At the end of February, between 21st and 26th, the third edition of the City and Science Biennial took place, organised by FECYT, the Ayuntamiento de Barcelona and the Círculo de Bellas Artes, with the collaboration of the Banco Sabadell Foundation. This edition invited us to reflect on how to draw on science, art and innovation to manage the challenges that our society faces in the contemporary world. It was the first edition of the event to take place in face-to-face format since Covid-19, a context that inspired its theme: life. Specifically, the relationship our species has with the natural, human and digital environment, taking an active and proactive view of this science that promotes coexistence and that brings us closer to each other and drives us towards participation, whilst opening the door to greater citizen engagement.
For the first time, the Biennial took place simultaneously in Barcelona and Madrid, forging collaborative scientific and cultural links between these two cities. In Madrid, the event was well received by the public, with the participation of 3,500 people. Valerio Rocco, Director of Círculo de Bellas Artes, which accommodated the Biennial in Madrid, explains the background to the decision to share this edition of the event between these two cities “If they work together, Madrid and Barcelona are an unbeatable power in the scientific and cultural arenas, and one of the aims of this Biennial was to build a bridge between the two cities”.

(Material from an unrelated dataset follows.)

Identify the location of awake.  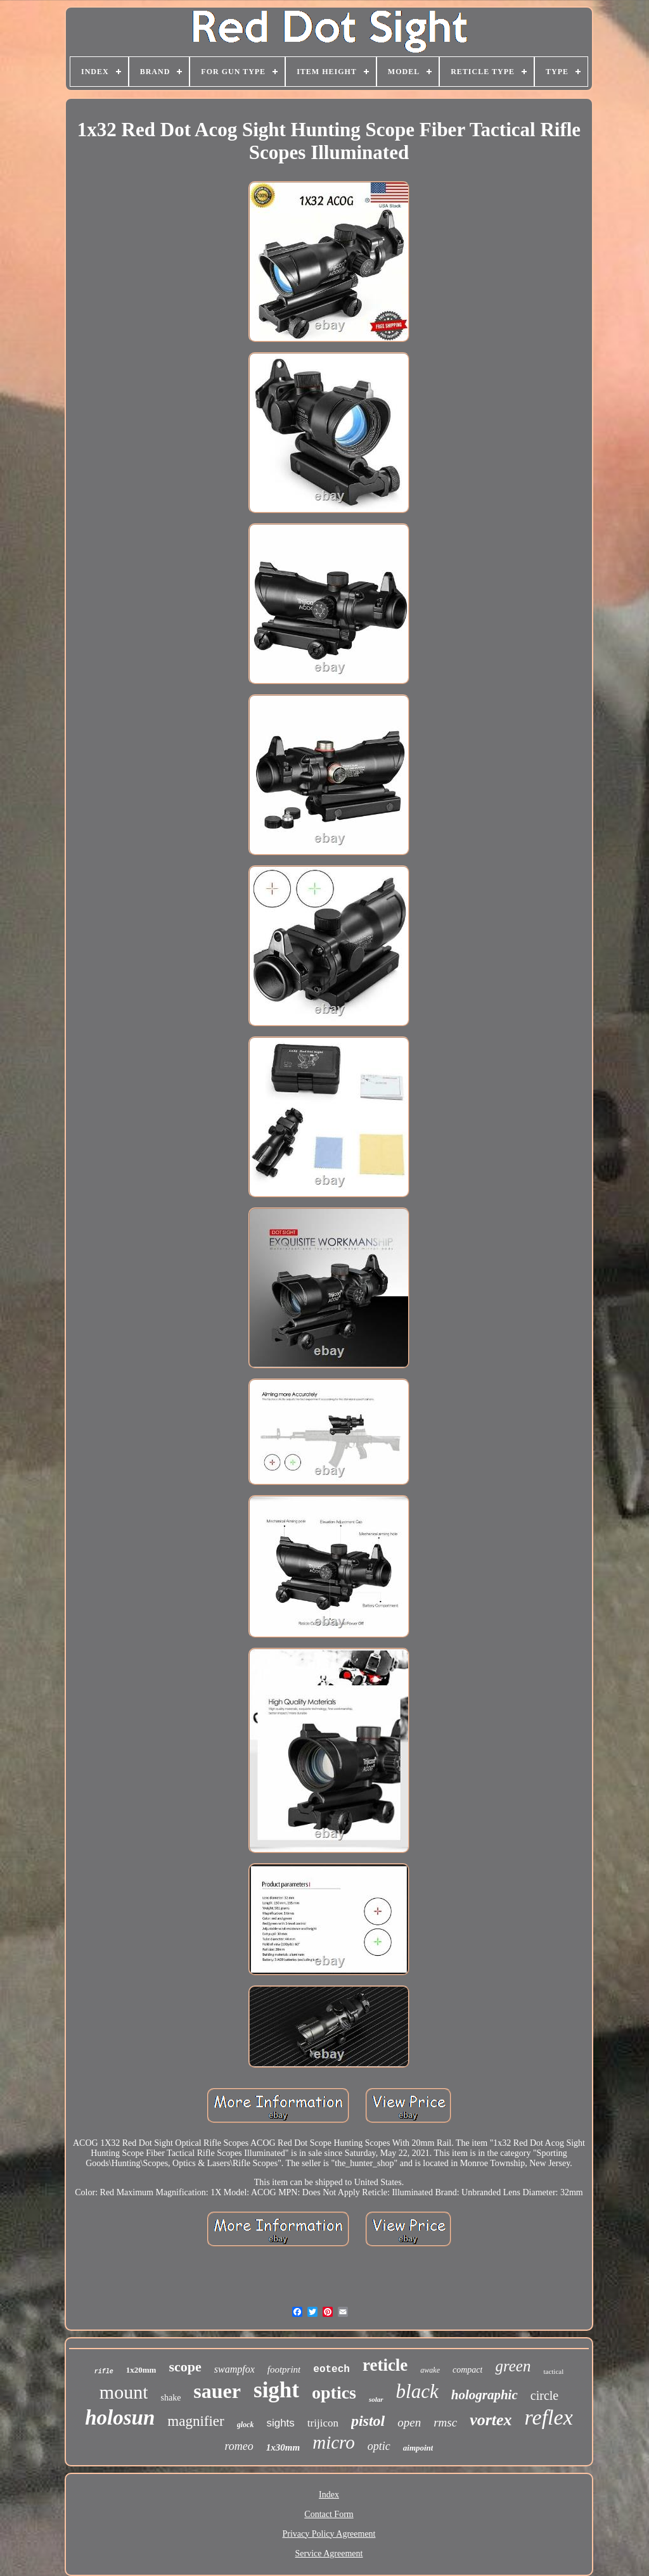
(430, 2370).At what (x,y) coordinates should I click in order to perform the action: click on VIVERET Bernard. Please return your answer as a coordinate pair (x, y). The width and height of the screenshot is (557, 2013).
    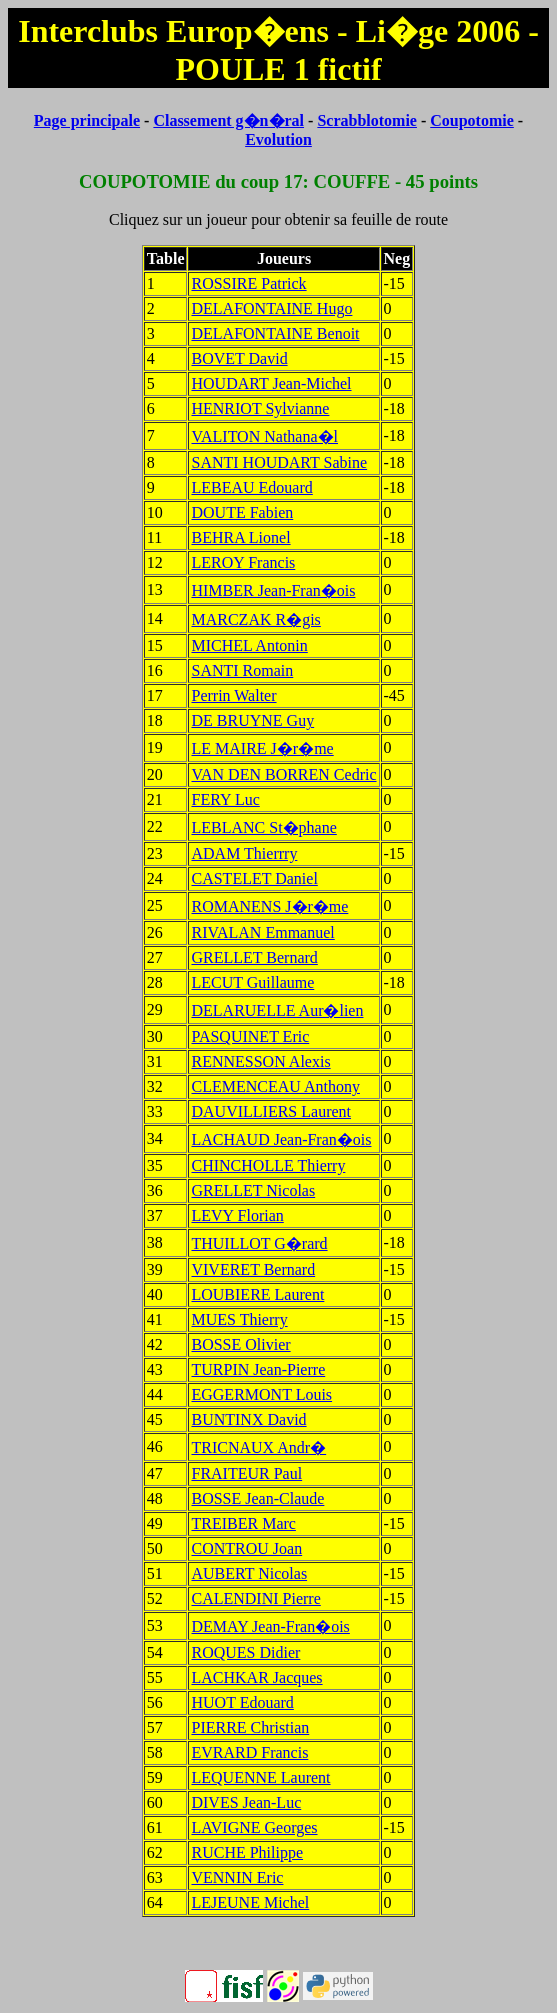
    Looking at the image, I should click on (253, 1269).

The commitment of Círculo de Bellas Artes to culture, science and innovation, key pillars of the Biennial, can be appreciated in initiatives such as the “R&D+C Forum” (where ‘C’ stands for culture, creativity, citizenship, commitment, etc.), or “Dialogues for critical innovation”, both being projects in which the Banco Sabadell Foundation has collaborated. Rocco confides that “it was thought at both the Ayuntamiento de Barcelona and FECYT that our institution was a natural partner to bring the Biennial to Madrid as well as Barcelona. What is more, doing so in a cultural institution and during the ARCO (contemporary art) week served as a signal to reinforce the relationship between art, science and technology.”
In Barcelona, the Biennial took place in twenty-two different spaces, including the CCCB Theatre (Centro de Cultura Contemporánea de Barcelona), the CSIC Researchers’ Residence (Consejo Superior de Investigaciones Científicas) or the MACBA Chapel, where initiatives including debates, exhibitions and performances were held. One such initiative was the “Night of science”, where CSIC researchers shared their projects with the audience, and the scientific walks through the Raval district, where participants learned about this neighbourhood’s strong link with science.
Rocco is very positive in his appreciation of this third edition of the Biennial, in particular, the interactions that surfaced during the different programme events. “It was very moving to see leading scientists helping children to carry out experiments. The young scientists did not know that they were in the presence of world-renowned researchers. In that moment, the past and the future of science came face to face around an improvised laboratory bench, under the majestic dome of our Ballroom.”